Posted on Sep. 26, 2017

Thanks to frequent guest blogger Carl Smith for this news from a tax conference this morning. Keith

On September 26, at a New York County Lawyers Association seminar entitled “Nontraditional Tax Advocacy”, Matthew Weir, the Assistant Inspector General of the office of the Treasury Inspector General for Tax Administration (TIGTA) spoke. Among other things, he announced that the IRS had, for lack of sufficient financial resources, suspended its Automated Substitute for Return (ASFR) program. This is shocking news!

Mr. Weir said that TIGTA internally debated whether to disclose to the public the ASFR program’s suspension because, normally, TIGTA does not like to disclose information that taxpayers could use to evade enforcement. But, TIGTA decided that the suspension of the ASFR program was too important to keep from the public. He said a TIGTA report on the suspension would be issued shortly.

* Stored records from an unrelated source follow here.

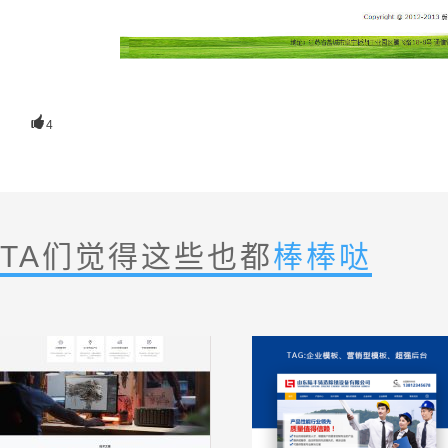

4
TA们觉得这些也都
棒棒哒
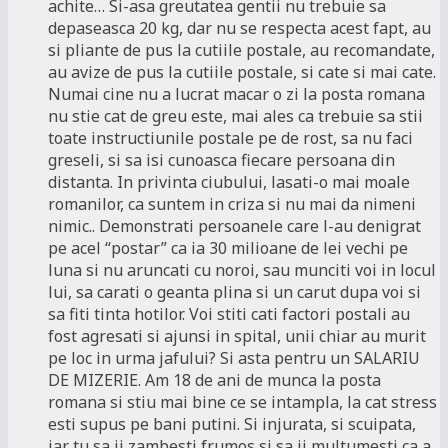
achite… Si-asa greutatea gentii nu trebuie sa
depaseasca 20 kg, dar nu se respecta acest fapt, au
si pliante de pus la cutiile postale, au recomandate,
au avize de pus la cutiile postale, si cate si mai cate.
Numai cine nu a lucrat macar o zi la posta romana
nu stie cat de greu este, mai ales ca trebuie sa stii
toate instructiunile postale pe de rost, sa nu faci
greseli, si sa isi cunoasca fiecare persoana din
distanta. In privinta ciubului, lasati-o mai moale
romanilor, ca suntem in criza si nu mai da nimeni
nimic.. Demonstrati persoanele care l-au denigrat
pe acel “postar” ca ia 30 milioane de lei vechi pe
luna si nu aruncati cu noroi, sau munciti voi in locul
lui, sa carati o geanta plina si un carut dupa voi si
sa fiti tinta hotilor. Voi stiti cati factori postali au
fost agresati si ajunsi in spital, unii chiar au murit
pe loc in urma jafului? Si asta pentru un SALARIU
DE MIZERIE. Am 18 de ani de munca la posta
romana si stiu mai bine ce se intampla, la cat stress
esti supus pe bani putini. Si injurata, si scuipata,
iar tu sa ii zambesti frumos si sa ii multumesti ca a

The ASFR program was employed for individuals who did not file an income tax return but who had enough gross income reported by third parties to the IRS on information returns (such as on Forms W-2 and 1099) to have had an obligation to file an income tax return. In the ASFR program, computers (without human involvement) (1) detected the need to file and the lack of filing, (2) prepared substitutes for returns under section 6020(b) based on the third-party gross income information, and (3) issued a letter to the taxpayer showing the proposed deficiency and balance due based on that substitute for return (essentially, a 30-day letter). The computer would automatically tack on late-filing and late-payment penalties to the tax balance due. A taxpayer who did not respond to the computer’s letter or who did respond, but did not convince the IRS that no tax or penalties were due, would later get a notice of deficiency – a ticket to the Tax Court.

Under the ASFR program, many taxpayers wrote back to the IRS and pointed out either errors in the gross income calculation or claimed entitlement to fully- or partially-offsetting deductions or credits that the IRS had no knowledge about, such as dependency exemptions and earned income tax credits. Human IRS employees needed to respond to such taxpayer letters. Although Mr. Weir did not say so, I assume that the big expense in running the ASFR program was employee time responding to the taxpayer correspondence. I also assume that, given the frequently-available offsetting deductions and credits, the ASFR program may not have generated enough enforcement revenue to justify the use of the scarce resource, human IRS employee time.